Live-Experiment zur zweiten Kanzler-Debatte

Wahrnehmungsprozesse und Urteilsbildung von Wählern als Forschungsgegenstand: Di
Wahrnehmungsprozesse und Urteilsbildung von Wählern als Forschungsgegenstand: Die Abbildung zeigt die Bewertung der Debattenstrategien. Abbildung: Universität Koblenz-Landau/ Jürgen Maier

Die Universität Koblenz-Landau, das Deutsche Forschungszentrum für Künstliche Intelligenz (DFKI) und die Technische Universität Kaiserslautern haben Wahrnehmung und Wirkung der zweiten TV-Debatte 2021 - dem Triell zwischen den Kanzlerkandidaten Armin Laschet (CDU), Olaf Scholz (SPD) und Annalena Baerbock (Bündnis 90/Die Grünen) - untersucht. Die Hauptergebnisse des Live-Experiments mit mehr als 400 Teilnehmern: Annalena Baerbock hat das Triell klar für sich entschieden. Armin Laschet wurde noch angriffslustiger als in der ersten Debatte eingestuft. Olaf Scholz musste sich häufig verteidigen. Die Debatte hatte Einfluss auf die Kanzlerpräferenz.

Gewinnerin der TV-Debatte ist Annalena Baerbock nach Auffassung von 45 Prozent der Studienteilnehmer. Armin Laschet wurde nur von 15 Prozent, Olaf Scholz nur von 12 Prozent der Teilnehmer als Sieger benannt. 28 Prozent konnten keinen Sieger erkennen. Da die Bewertung der Debattenleistung der Kandidaten in erheblichem Maße von den parteipolitischen Grundüberzeugungen der Zuschauer beeinflusst wird, ,,lohnt sich deshalb ein Blick auf Personen, die keiner Partei nahestehen", unterstreicht Dr.   Auch 52 Prozent dieser Teilnehmer sehen Baerbock deutlich vor Scholz und Laschet. Scholz sehen 13 Prozent als Sieger, Laschet nur 9 Prozent.

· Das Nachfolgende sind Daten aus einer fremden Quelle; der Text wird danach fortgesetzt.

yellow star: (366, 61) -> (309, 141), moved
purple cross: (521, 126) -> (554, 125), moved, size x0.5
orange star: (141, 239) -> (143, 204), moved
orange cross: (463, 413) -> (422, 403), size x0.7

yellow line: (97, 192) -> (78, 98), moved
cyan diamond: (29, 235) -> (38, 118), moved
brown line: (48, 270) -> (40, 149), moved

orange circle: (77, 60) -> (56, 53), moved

Die in den Fragebögen erfassten Eindrücke korrespondieren mit den in Echtzeit über eine App abgegeben Bewertungen der Kandidaten. Wie schon in der ersten Debatte zeigen sich hier viele Passagen, in denen Laschet an Zustimmung verloren hat. Seine besten Momente hatte er, als er Olaf Scholz mit den Skandalen rund um die von ihm geführten Behörden konfrontierte. Baerbock und Scholz konnten die Zuschauer wesentlich häufiger von ihren Argumenten Überzeugen als Laschet, wobei Baerbock nahezu alle Themenblöcke für sich entscheiden konnte. Baerbock erhielt bei den Themen Digitalisierung sowie Steuern und Finanzen den stärksten Zuspruch. Scholz ist in den Augen der Zuschauer der Gewinner im Themenblock Koalitionsbildung. Von allen Kandidaten gelang ihm auch die Schlussansprache am besten.

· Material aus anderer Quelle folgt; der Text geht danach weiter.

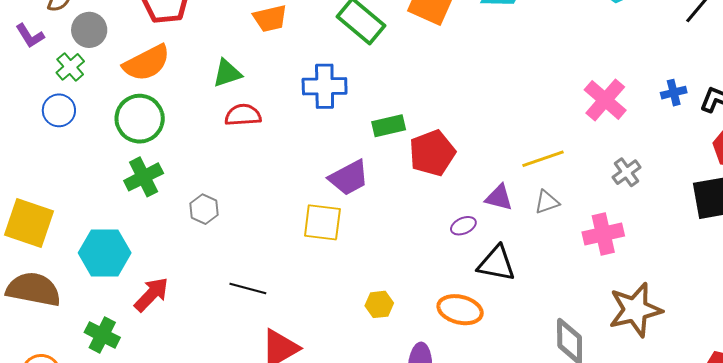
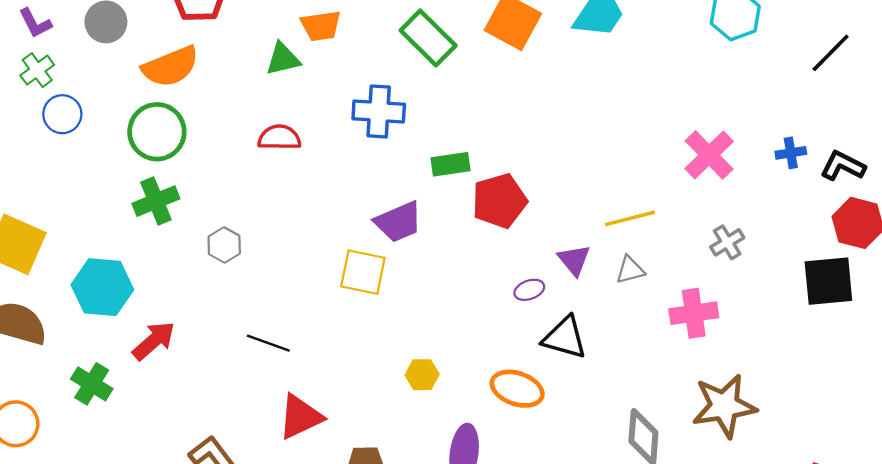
green cross: (70, 67) -> (37, 70), moved
green triangle: (227, 73) -> (283, 59), moved
purple triangle: (499, 198) -> (574, 260), turned 32

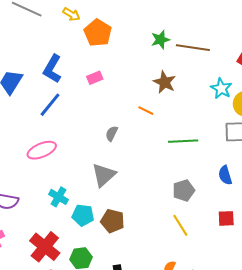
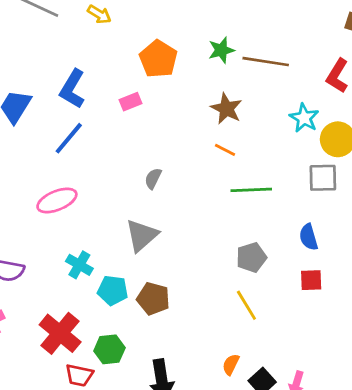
orange pentagon: (98, 33) -> (158, 59), moved
orange line: (146, 111) -> (225, 150), moved
red square: (226, 218) -> (311, 280), moved

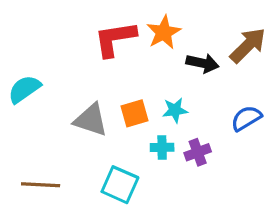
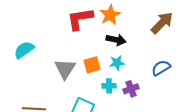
black arrow: (203, 63) -> (116, 40), moved
gray triangle: (91, 120) -> (65, 69), turned 45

,,Eine Erklärung für das schlechte Abschneiden von Laschet könnte die von ihm gewählte Debattenstrategie sein", so Maier. Die Studienteilnehmer nahmen den Auftritt Laschets als aggressiv wahr: 91 Prozent stimmen der Aussage zu, dass er seine Gegner häufig angegriffen hat. Damit Übertraf er den im ersten Triell gemessenen Wert von 69 Prozent deutlich. Das schlechte Abschneiden von Scholz dürfte laut Maier darauf zurückzuführen sein, dass er sich - anders als noch in der ersten Debatte - gegen Angriffe seiner Konkurrenten zur Wehr setzen musste. 84 Prozent stimmten der Aussage zu, dass er sich häufig verteidigen musste. Hinsichtlich des ersten Triells waren dies 32 Prozent.

Das Triell hat einen starken unmittelbaren Einfluss auf politische Einstellungen, so ein weiteres Ergebnis des Live-Experiments. 20 Prozent der Teilnehmer haben aufgrund der Debatte ihre Kanzlerpräferenz verändert. Vor zwei Wochen lag dieser Wert bei 21 Prozent. Der Anteil der Unentschiedenen ist im Zuge der Debatte von 25 Prozent auf 19 Prozent gesunken.

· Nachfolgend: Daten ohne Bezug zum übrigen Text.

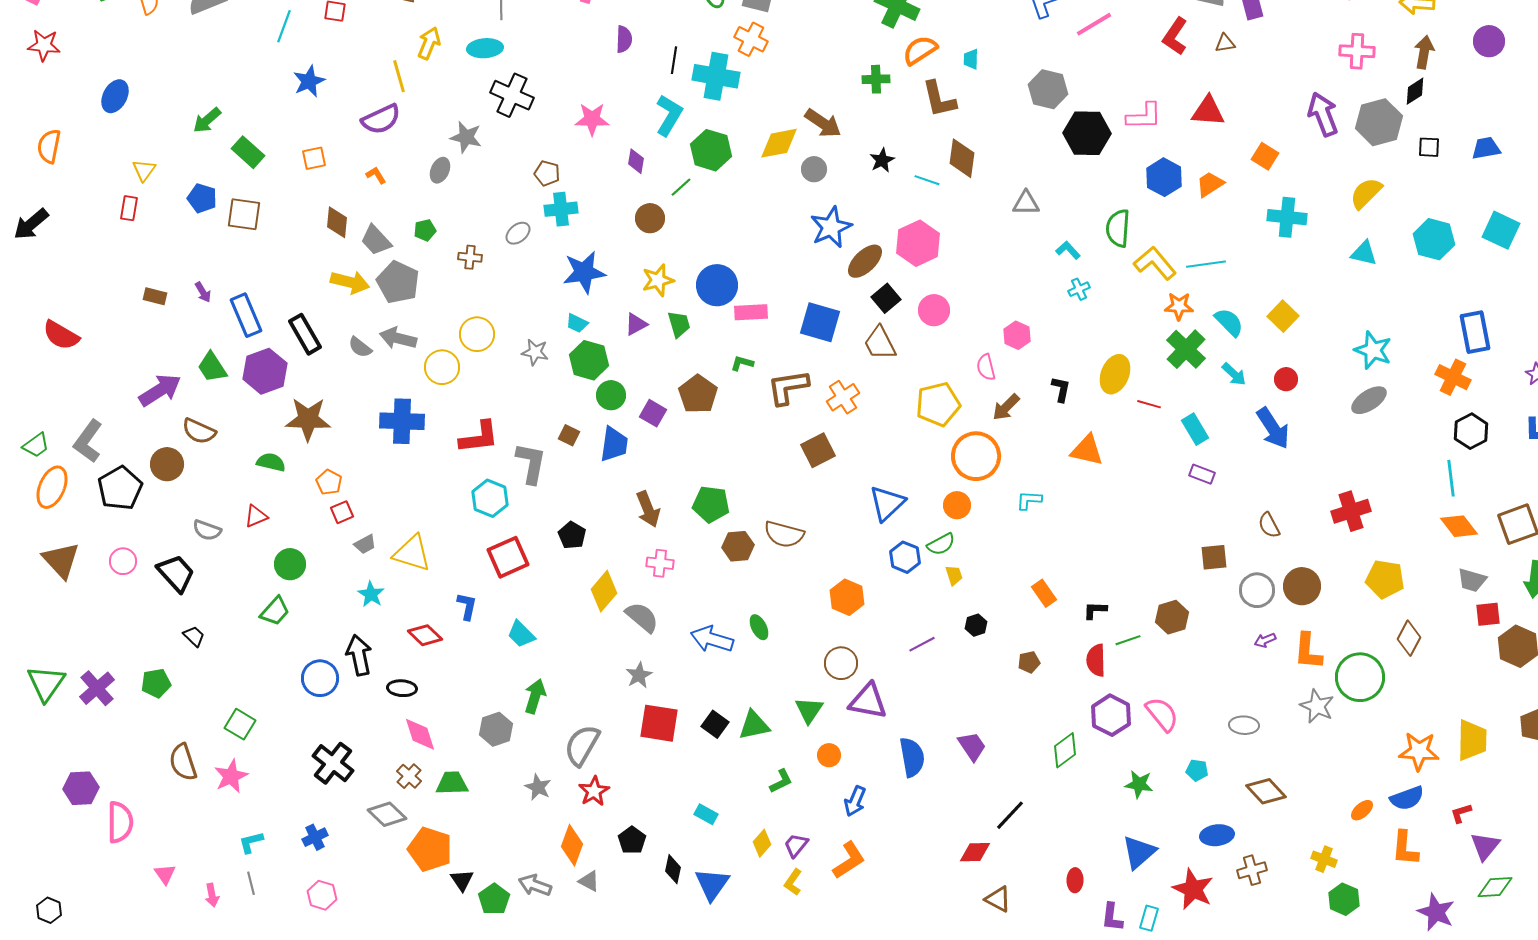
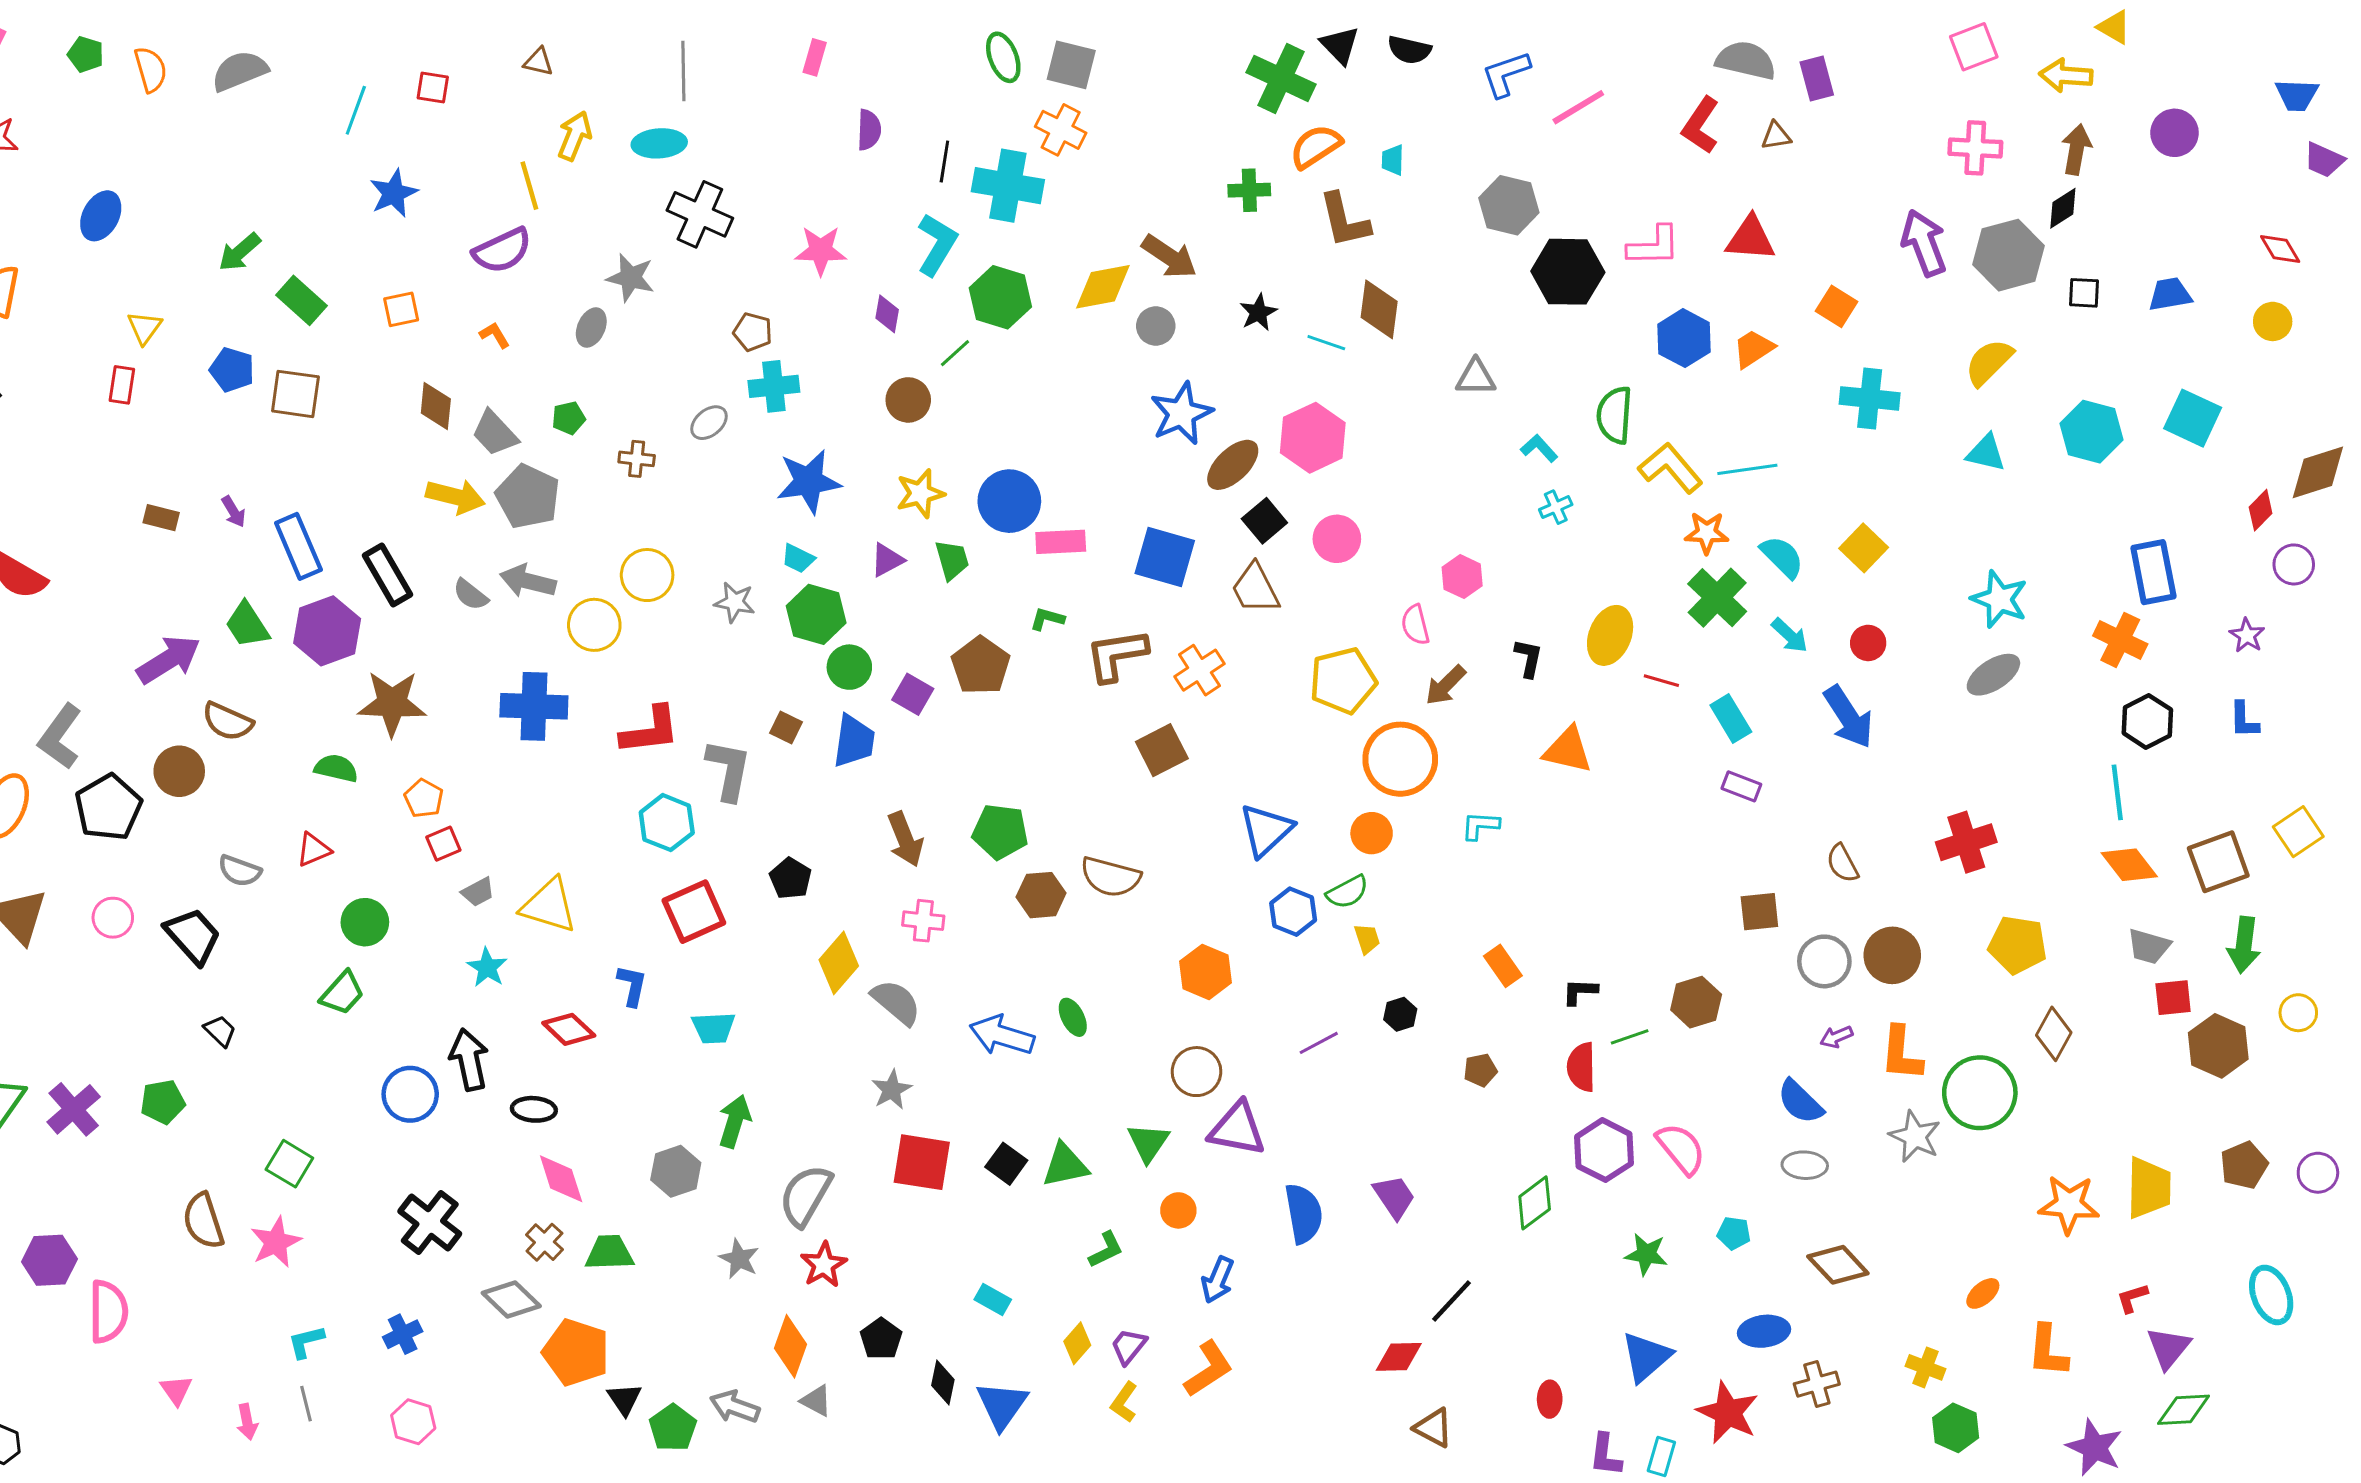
cyan trapezoid: (521, 634) -> (714, 1028), turned -48
blue semicircle: (1407, 798) -> (1800, 1102), moved, turned 64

Die Autoren der Studie weisen darauf hin, dass die Ergebnisse der vorliegenden Untersuchung vor allem aus drei Gründen von Befragungsdaten abweichen können, die bisher zum ersten TV-Triell veröffentlicht wurden: Es handelt es sich bei der Untersuchung um ein experimentelles Design. Wesentlicher Bestandteil der Untersuchungsanlage ist, dass die hier berichteten Befragungsdaten direkt vor und direkt nach der Debatte erhoben wurden. Durch den Vergleich der vor und nach der Debatte erhobenen Befragungsdaten lassen sich direkte, von interpersonaler und massenmedialer Kommunikation weitgehend unbeeinflusste Debattenwirkungen nachweisen. Zudem sind die gesammelten Daten nicht repräsentativ. Und schließlich ist die Teilnehmerzahl geringer als bei anderen Befragungen.

Zur Methode

Ziel der Studie ist es, die Wahrnehmungsprozesse und die Urteilsbildung von Wählern insbesondere während des Wahlkampfes zu erforschen. Die Stichprobe ist eine Gelegenheitsstichprobe. 66 Prozent der Teilnehmer sind männlich. Der Altersdurchschnitt der Teilnehmer beträgt 34 Jahre, das Minimum 18, Maximum 70 Jahre. 80 Prozent der Teilnehmer verfügen über (Fach-)Abitur. Sieben Prozent haben eine Parteiidentifikation mit der CDU/CSU, 14 Prozent mit der SPD, fünf Prozent mit der FDP, acht Prozent mit den Linken, 34 Prozent mit Bündnis 90/Die Grünen, ein Prozent mit der AfD und zwei Prozent mit einer anderen Partei. 30 Prozent haben keine Parteibindung. Um Unterschiede in der Beteiligung der verschiedenen parteipolitischen Gruppen auszugleichen und damit einhergehende Verzerrungen der Untersuchungsergebnisse zu reduzieren wurden drei gleichgewichtete politische Lager gebildet: links, rechts, unabhängig.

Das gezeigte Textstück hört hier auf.